Records shown:
------------------------------------------------------------------------
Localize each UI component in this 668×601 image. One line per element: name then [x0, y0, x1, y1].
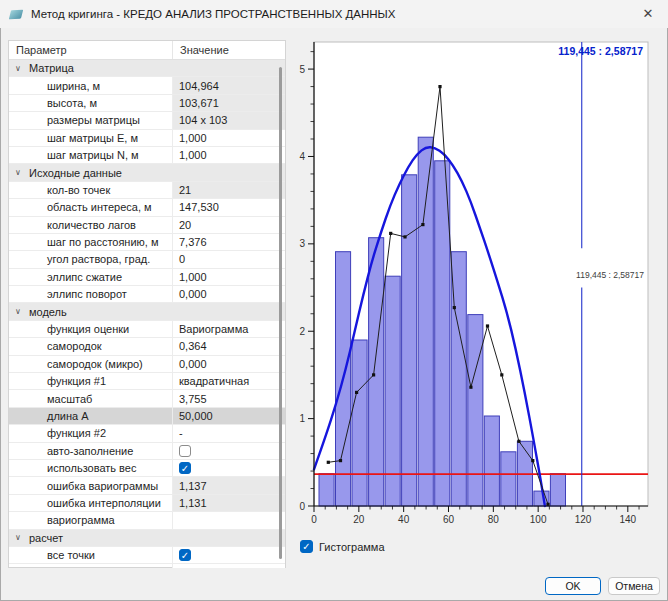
param-row[interactable]: ширина, м104,964 [9, 77, 285, 94]
param-row[interactable]: функция #2- [9, 425, 285, 442]
param-row[interactable]: самородок (микро)0,000 [9, 356, 285, 373]
column-header-parameter: Параметр [9, 41, 173, 59]
ok-button[interactable]: OK [545, 577, 601, 595]
param-label: ширина, м [9, 77, 173, 93]
param-label: высота, м [9, 95, 173, 111]
param-value: 1,131 [173, 495, 285, 511]
param-row[interactable] [9, 564, 285, 568]
param-group-row[interactable]: ∨Матрица [9, 60, 285, 77]
chevron-down-icon[interactable]: ∨ [15, 64, 29, 73]
param-value[interactable]: квадратичная [173, 373, 285, 389]
param-value[interactable]: 0,364 [173, 338, 285, 354]
param-row[interactable]: все точки [9, 547, 285, 564]
kriging-dialog: Метод кригинга - КРЕДО АНАЛИЗ ПРОСТРАНСТ… [0, 0, 668, 601]
param-label: самородок (микро) [9, 356, 173, 372]
param-value[interactable]: 20 [173, 217, 285, 233]
group-label: Матрица [29, 62, 74, 74]
param-checkbox[interactable] [179, 462, 191, 474]
param-row[interactable]: кол-во точек21 [9, 182, 285, 199]
svg-text:20: 20 [353, 514, 365, 525]
param-label: эллипс поворот [9, 286, 173, 302]
parameter-table: Параметр Значение ∨Матрицаширина, м104,9… [8, 40, 286, 568]
param-row[interactable]: эллипс сжатие1,000 [9, 269, 285, 286]
param-row[interactable]: авто-заполнение [9, 443, 285, 460]
param-label: длина A [9, 408, 173, 424]
param-value[interactable]: 3,755 [173, 390, 285, 406]
x-tick-labels: 020406080100120140 [311, 506, 639, 525]
param-row[interactable]: функция #1квадратичная [9, 373, 285, 390]
param-row[interactable]: область интереса, м147,530 [9, 199, 285, 216]
param-row[interactable]: шаг матрицы N, м1,000 [9, 147, 285, 164]
param-label [9, 564, 173, 568]
param-label: использовать вес [9, 460, 173, 476]
param-row[interactable]: масштаб3,755 [9, 390, 285, 407]
param-row[interactable]: длина A50,000 [9, 408, 285, 425]
param-group-row[interactable]: ∨модель [9, 303, 285, 320]
param-row[interactable]: самородок0,364 [9, 338, 285, 355]
param-row[interactable]: угол раствора, град.0 [9, 251, 285, 268]
param-label: функция оценки [9, 321, 173, 337]
group-label: модель [29, 306, 67, 318]
svg-text:4: 4 [299, 151, 305, 162]
param-value: 104,964 [173, 77, 285, 93]
param-label: угол раствора, град. [9, 251, 173, 267]
param-group-row[interactable]: ∨расчет [9, 530, 285, 547]
param-value [173, 443, 285, 459]
svg-text:80: 80 [488, 514, 500, 525]
param-value[interactable] [173, 512, 285, 528]
param-label: шаг по расстоянию, м [9, 234, 173, 250]
param-row[interactable]: ошибка вариограммы1,137 [9, 477, 285, 494]
table-header: Параметр Значение [9, 41, 285, 60]
param-value: 1,137 [173, 477, 285, 493]
y-tick-labels: 012345 [299, 52, 314, 512]
param-label: авто-заполнение [9, 443, 173, 459]
param-label: вариограмма [9, 512, 173, 528]
histogram-checkbox-row: Гистограмма [300, 540, 385, 553]
param-value[interactable]: 0 [173, 251, 285, 267]
param-row[interactable]: шаг матрицы E, м1,000 [9, 130, 285, 147]
histogram-checkbox-label: Гистограмма [319, 541, 385, 553]
variogram-chart[interactable]: 119,445 : 2,58717119,445 : 2,58717020406… [296, 36, 664, 530]
svg-text:0: 0 [311, 514, 317, 525]
close-button[interactable]: ✕ [630, 2, 666, 26]
param-row[interactable]: шаг по расстоянию, м7,376 [9, 234, 285, 251]
group-label: расчет [29, 532, 63, 544]
param-row[interactable]: функция оценкиВариограмма [9, 321, 285, 338]
histogram-checkbox[interactable] [300, 540, 313, 553]
svg-text:100: 100 [530, 514, 547, 525]
param-value[interactable]: Вариограмма [173, 321, 285, 337]
param-row[interactable]: эллипс поворот0,000 [9, 286, 285, 303]
param-row[interactable]: размеры матрицы104 x 103 [9, 112, 285, 129]
param-group-row[interactable]: ∨Исходные данные [9, 164, 285, 181]
svg-text:0: 0 [299, 501, 305, 512]
param-value[interactable]: 0,000 [173, 356, 285, 372]
param-value[interactable]: 1,000 [173, 269, 285, 285]
param-value [173, 460, 285, 476]
param-checkbox[interactable] [179, 549, 191, 561]
param-value[interactable]: 0,000 [173, 286, 285, 302]
svg-text:40: 40 [398, 514, 410, 525]
chevron-down-icon[interactable]: ∨ [15, 168, 29, 177]
cancel-button[interactable]: Отмена [608, 577, 660, 595]
param-value[interactable]: 147,530 [173, 199, 285, 215]
param-label: масштаб [9, 390, 173, 406]
chevron-down-icon[interactable]: ∨ [15, 307, 29, 316]
param-value[interactable]: - [173, 425, 285, 441]
param-row[interactable]: использовать вес [9, 460, 285, 477]
column-header-value: Значение [173, 41, 285, 59]
param-row[interactable]: высота, м103,671 [9, 95, 285, 112]
param-row[interactable]: вариограмма [9, 512, 285, 529]
param-label: эллипс сжатие [9, 269, 173, 285]
param-value[interactable]: 7,376 [173, 234, 285, 250]
chevron-down-icon[interactable]: ∨ [15, 533, 29, 542]
param-row[interactable]: ошибка интерполяции1,131 [9, 495, 285, 512]
param-label: функция #1 [9, 373, 173, 389]
param-value [173, 564, 285, 568]
table-scrollbar[interactable] [279, 67, 282, 559]
param-value[interactable]: 1,000 [173, 147, 285, 163]
param-row[interactable]: количество лагов20 [9, 217, 285, 234]
param-label: самородок [9, 338, 173, 354]
param-label: количество лагов [9, 217, 173, 233]
param-checkbox[interactable] [179, 445, 191, 457]
param-value[interactable]: 1,000 [173, 130, 285, 146]
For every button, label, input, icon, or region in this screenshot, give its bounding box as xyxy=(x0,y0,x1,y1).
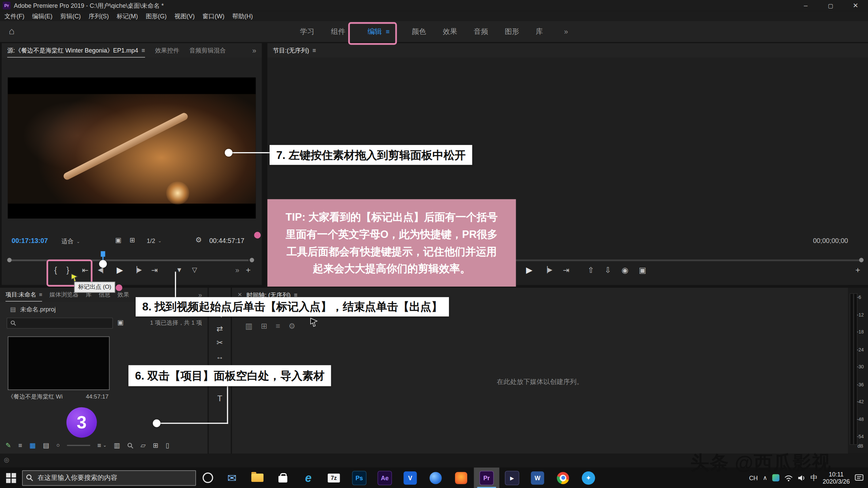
panel-menu-icon[interactable]: ≡ xyxy=(312,47,316,54)
menu-clip[interactable]: 剪辑(C) xyxy=(60,12,81,20)
taskbar-app-premiere[interactable]: Pr xyxy=(474,468,499,488)
taskbar-app-7zip[interactable]: 7z xyxy=(321,468,347,488)
timeline-settings-icon-2[interactable]: ⊞ xyxy=(261,322,267,330)
icon-view-icon[interactable]: ▦ xyxy=(29,442,36,449)
insert-button[interactable]: ▼ xyxy=(176,266,182,273)
source-add-button[interactable]: + xyxy=(246,266,251,274)
workspace-tab-assembly[interactable]: 组件 xyxy=(331,26,345,36)
go-to-out-button[interactable]: ⇥ xyxy=(563,266,569,273)
menu-file[interactable]: 文件(F) xyxy=(4,12,24,20)
scrubber-right-handle[interactable] xyxy=(250,258,254,262)
list-view-icon[interactable]: ≡ xyxy=(18,442,22,449)
project-file-name[interactable]: 未命名.prproj xyxy=(20,305,56,313)
source-video-preview[interactable] xyxy=(8,78,256,219)
sort-icon[interactable]: ≡ xyxy=(97,442,101,449)
output-toggle-icon[interactable]: ⊞ xyxy=(130,237,135,244)
workspace-tab-color[interactable]: 颜色 xyxy=(412,26,426,36)
safe-margins-icon[interactable]: ▣ xyxy=(115,237,122,244)
project-search-input[interactable] xyxy=(7,318,113,329)
overwrite-button[interactable]: ▽ xyxy=(192,266,197,273)
playback-resolution-dropdown[interactable]: 1/2⌄ xyxy=(147,237,162,244)
workspace-tab-learning[interactable]: 学习 xyxy=(300,26,314,36)
taskbar-app-video-editor[interactable]: ▶ xyxy=(499,468,525,488)
menu-markers[interactable]: 标记(M) xyxy=(117,12,138,20)
tab-program-monitor[interactable]: 节目:(无序列) ≡ xyxy=(273,46,316,54)
new-item-icon[interactable]: ⊞ xyxy=(153,442,158,449)
scrubber-left-handle[interactable] xyxy=(7,258,12,262)
workspace-tab-effects[interactable]: 效果 xyxy=(443,26,457,36)
timeline-settings-icon-4[interactable]: ⚙ xyxy=(289,322,296,330)
tab-effects[interactable]: 效果 xyxy=(118,291,129,299)
step-forward-button[interactable]: ▕▶ xyxy=(133,267,142,273)
menu-help[interactable]: 帮助(H) xyxy=(232,12,253,20)
action-center-icon[interactable] xyxy=(855,474,864,482)
new-bin-icon[interactable]: ▱ xyxy=(140,442,145,449)
lift-button[interactable]: ⇧ xyxy=(588,266,594,273)
menu-edit[interactable]: 编辑(E) xyxy=(32,12,53,20)
taskbar-search-input[interactable]: 在这里输入你要搜索的内容 xyxy=(22,470,196,486)
menu-graphics[interactable]: 图形(G) xyxy=(146,12,167,20)
freeform-view-icon[interactable]: ▤ xyxy=(43,442,49,449)
taskbar-app-word[interactable]: W xyxy=(525,468,550,488)
clip-name[interactable]: 《餐边不是海棠红 Wi xyxy=(8,393,63,401)
workspace-overflow-icon[interactable]: » xyxy=(564,28,568,35)
taskbar-app-blue[interactable]: ✦ xyxy=(576,468,601,488)
cortana-button[interactable] xyxy=(196,468,219,488)
workspace-tab-audio[interactable]: 音频 xyxy=(474,26,488,36)
tab-effect-controls[interactable]: 效果控件 xyxy=(155,46,179,54)
export-frame-button[interactable]: ◉ xyxy=(622,266,628,273)
taskbar-app-circle[interactable] xyxy=(423,468,448,488)
taskbar-app-orange[interactable] xyxy=(448,468,474,488)
track-select-tool-icon[interactable]: ⇄ xyxy=(217,325,223,332)
writable-toggle-icon[interactable]: ✎ xyxy=(5,442,11,449)
close-button[interactable]: ✕ xyxy=(843,0,868,11)
start-button[interactable] xyxy=(0,468,22,488)
workspace-tab-graphics[interactable]: 图形 xyxy=(505,26,519,36)
comparison-view-button[interactable]: ▣ xyxy=(639,266,646,273)
tab-project[interactable]: 项目:未命名 ≡ xyxy=(5,291,42,299)
find-icon[interactable] xyxy=(127,442,133,448)
filter-bin-icon[interactable]: ▣ xyxy=(117,319,124,326)
razor-tool-icon[interactable]: ✂ xyxy=(217,339,223,346)
taskbar-app-chrome[interactable] xyxy=(550,468,576,488)
program-add-button[interactable]: + xyxy=(855,266,860,274)
zoom-slider-knob-icon[interactable]: ○ xyxy=(56,443,60,448)
clip-thumbnail[interactable] xyxy=(8,337,110,390)
zoom-level-dropdown[interactable]: 适合⌄ xyxy=(61,237,80,245)
wrench-icon[interactable]: ⚙ xyxy=(195,236,202,243)
taskbar-app-v[interactable]: V xyxy=(397,468,423,488)
taskbar-app-photoshop[interactable]: Ps xyxy=(347,468,372,488)
taskbar-app-mail[interactable]: ✉ xyxy=(219,468,245,488)
go-to-out-button[interactable]: ⇥ xyxy=(151,266,158,273)
source-tab-overflow-icon[interactable]: » xyxy=(252,47,256,54)
type-tool-icon[interactable]: T xyxy=(217,394,222,402)
workspace-tab-libraries[interactable]: 库 xyxy=(536,26,543,36)
panel-menu-icon[interactable]: ≡ xyxy=(39,292,42,298)
minimize-button[interactable]: – xyxy=(793,0,818,11)
menu-view[interactable]: 视图(V) xyxy=(174,12,195,20)
tab-audio-clip-mixer[interactable]: 音频剪辑混合 xyxy=(189,46,226,54)
tab-source-monitor[interactable]: 源:《餐边不是海棠红 Winter Begonia》EP1.mp4 ≡ xyxy=(7,46,145,54)
play-button[interactable]: ▶ xyxy=(526,266,532,274)
timeline-settings-icon-3[interactable]: ≡ xyxy=(276,322,280,330)
zoom-slider-track[interactable] xyxy=(67,445,90,446)
taskbar-app-file-explorer[interactable] xyxy=(245,468,270,488)
panel-menu-icon[interactable]: ≡ xyxy=(141,47,145,54)
maximize-button[interactable]: ▢ xyxy=(818,0,843,11)
taskbar-app-after-effects[interactable]: Ae xyxy=(372,468,397,488)
source-scrubber-track[interactable] xyxy=(9,260,249,261)
menu-sequence[interactable]: 序列(S) xyxy=(88,12,109,20)
trash-icon[interactable]: ▯ xyxy=(165,442,169,449)
extract-button[interactable]: ⇩ xyxy=(605,266,611,273)
slip-tool-icon[interactable]: ↔ xyxy=(216,352,224,360)
taskbar-app-edge[interactable]: e xyxy=(296,468,321,488)
play-button[interactable]: ▶ xyxy=(117,266,123,274)
timeline-settings-icon-1[interactable]: ▥ xyxy=(245,322,253,330)
automate-to-sequence-icon[interactable]: ▥ xyxy=(114,442,120,449)
source-current-timecode[interactable]: 00:17:13:07 xyxy=(12,237,48,245)
program-scrubber-handle[interactable] xyxy=(859,258,864,262)
menu-window[interactable]: 窗口(W) xyxy=(202,12,224,20)
source-transport-overflow-icon[interactable]: » xyxy=(235,267,239,274)
taskbar-app-store[interactable] xyxy=(270,468,296,488)
step-forward-button[interactable]: ▕▶ xyxy=(543,267,552,273)
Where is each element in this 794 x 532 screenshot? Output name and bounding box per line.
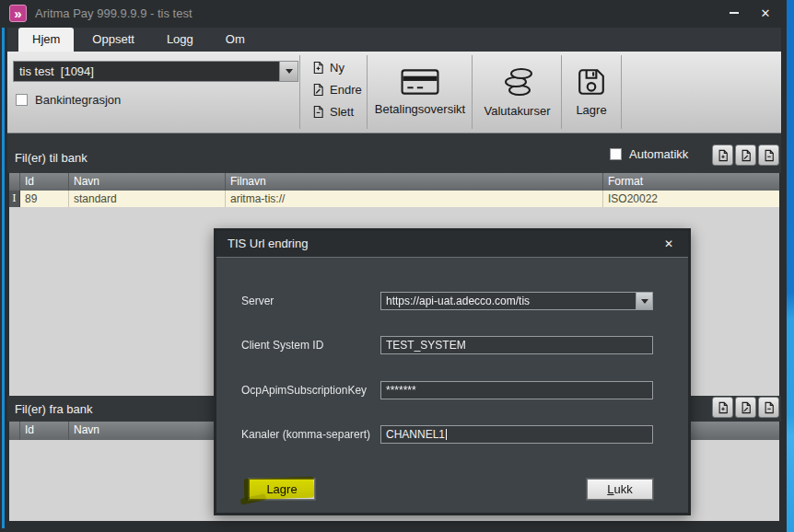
tab-hjem[interactable]: Hjem [18,28,74,52]
document-edit-icon [312,83,324,97]
lagre-toolbar-button[interactable]: Lagre [563,54,620,129]
tab-logg[interactable]: Logg [153,28,207,52]
toolbar-separator [472,55,473,129]
header-gutter [9,173,20,191]
client-system-id-input[interactable]: TEST_SYSTEM [380,336,653,354]
chevron-down-icon [286,69,293,74]
table-header: Id Navn Filnavn Format [9,173,779,191]
ocp-apim-subscription-key-label: OcpApimSubscriptionKey [241,381,367,399]
files-to-bank-add-button[interactable] [712,145,733,166]
files-from-bank-actions [712,397,779,418]
server-value: https://api-uat.adecco.com/tis [386,293,636,309]
files-from-bank-title: Fil(er) fra bank [15,402,93,416]
tab-om[interactable]: Om [212,28,259,52]
document-remove-icon [764,401,775,414]
close-icon: ✕ [664,231,673,257]
slett-button[interactable]: Slett [307,100,364,122]
minimize-icon [730,12,739,14]
automatikk-checkbox[interactable] [610,148,622,160]
background-window-edge-left [2,26,5,528]
automatikk-label: Automatikk [629,147,688,161]
client-system-id-value: TEST_SYSTEM [386,337,652,353]
cell-filnavn: aritma-tis:// [226,191,603,207]
dialog-titlebar[interactable]: TIS Url endring ✕ [216,231,688,257]
toolbar-separator [299,55,300,129]
files-to-bank-delete-button[interactable] [758,145,779,166]
dialog-lagre-label: Lagre [266,482,297,496]
profile-select-value: tis test [1094] [14,64,279,78]
coin-stack-icon [499,66,536,98]
valutakurser-label: Valutakurser [484,104,550,118]
server-combobox[interactable]: https://api-uat.adecco.com/tis [380,292,653,310]
document-remove-icon [764,149,775,162]
header-id[interactable]: Id [20,173,69,191]
endre-button[interactable]: Endre [307,78,364,100]
files-to-bank-edit-button[interactable] [735,145,756,166]
document-remove-icon [312,105,324,119]
close-button[interactable]: ✕ [752,0,779,26]
kanaler-label: Kanaler (komma-separert) [241,425,370,444]
tab-label: Logg [167,32,193,46]
slett-label: Slett [330,105,354,119]
lukk-accelerator: L [607,482,613,496]
header-gutter [9,422,20,440]
files-from-bank-add-button[interactable] [712,397,733,418]
document-edit-icon [741,401,752,414]
header-filnavn[interactable]: Filnavn [226,173,603,191]
cell-id: 89 [20,191,69,207]
dialog-close-button[interactable]: ✕ [659,231,679,257]
dialog-lagre-button[interactable]: Lagre [249,479,315,500]
files-to-bank-section-header: Fil(er) til bank Automatikk [7,133,781,173]
lagre-toolbar-label: Lagre [576,103,606,117]
ocp-apim-subscription-key-value: ******* [386,382,652,399]
tab-label: Oppsett [92,32,134,46]
double-chevron-icon: » [14,6,21,21]
file-action-stack: Ny Endre Slett [307,56,364,122]
document-add-icon [718,401,729,414]
ny-label: Ny [330,61,344,75]
files-from-bank-edit-button[interactable] [735,397,756,418]
cell-navn: standard [69,191,226,207]
cell-format: ISO20022 [603,191,779,207]
toolbar-separator [621,55,622,129]
dialog-title: TIS Url endring [228,237,308,250]
header-navn[interactable]: Navn [69,173,226,191]
tab-label: Hjem [32,32,60,46]
header-id[interactable]: Id [20,422,69,440]
ocp-apim-subscription-key-input[interactable]: ******* [380,381,653,399]
kanaler-input[interactable]: CHANNEL1 [380,425,653,444]
text-caret [446,429,447,440]
toolbar-separator [561,55,562,129]
tis-url-endring-dialog: TIS Url endring ✕ Server https://api-uat… [214,228,691,515]
background-window-edge-right [787,0,794,532]
tab-label: Om [226,32,245,46]
lukk-label-rest: ukk [614,482,633,496]
header-format[interactable]: Format [603,173,779,191]
betalingsoversikt-button[interactable]: Betalingsoversikt [368,54,472,129]
bankintegrasjon-checkbox[interactable] [16,94,28,106]
valutakurser-button[interactable]: Valutakurser [474,54,560,129]
credit-card-icon [401,68,439,96]
titlebar[interactable]: » Aritma Pay 999.9.9.9 - tis test ✕ [0,0,787,28]
minimize-button[interactable] [720,0,748,26]
document-add-icon [718,149,729,162]
bankintegrasjon-label: Bankintegrasjon [35,93,121,107]
table-row[interactable]: I 89 standard aritma-tis:// ISO20022 [9,191,779,207]
row-marker-i-beam-icon: I [9,191,20,207]
ny-button[interactable]: Ny [307,56,364,78]
profile-select-dropdown-button[interactable] [279,62,298,81]
dialog-lukk-button[interactable]: Lukk [587,479,653,500]
toolbar-separator [367,55,368,129]
files-to-bank-title: Fil(er) til bank [15,151,88,165]
app-icon: » [9,5,27,22]
server-dropdown-button[interactable] [636,293,652,309]
betalingsoversikt-label: Betalingsoversikt [375,102,465,116]
endre-label: Endre [330,83,362,97]
tab-oppsett[interactable]: Oppsett [78,28,148,52]
kanaler-value: CHANNEL1 [386,426,445,443]
files-from-bank-delete-button[interactable] [758,397,779,418]
document-edit-icon [741,149,752,162]
profile-select[interactable]: tis test [1094] [13,61,298,82]
toolbar: tis test [1094] Bankintegrasjon Ny [7,52,781,133]
document-add-icon [312,61,324,75]
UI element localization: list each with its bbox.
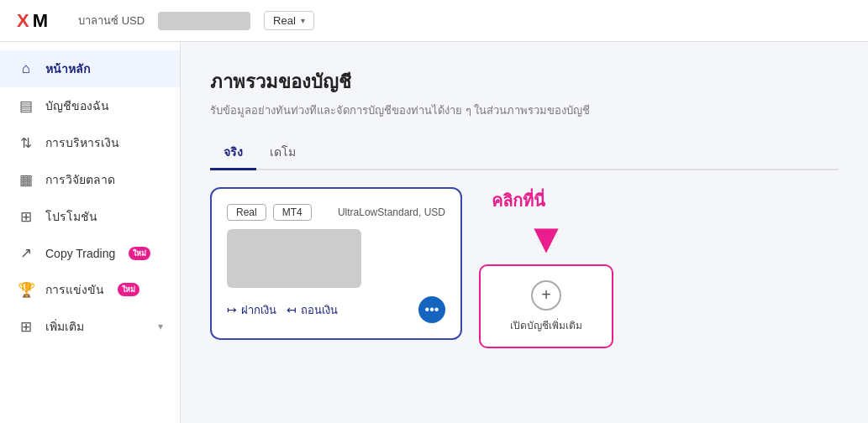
------------------------------------------------------------------------
Exercise details:
Pull each line containing the word "timeline" out of the data above.

Response to the task:
timeline-settings-icon-2[interactable]: ⊞ xyxy=(261,322,267,330)
timeline-settings-icon-4[interactable]: ⚙ xyxy=(289,322,296,330)
timeline-settings-icon-3[interactable]: ≡ xyxy=(276,322,280,330)
timeline-settings-icon-1[interactable]: ▥ xyxy=(245,322,253,330)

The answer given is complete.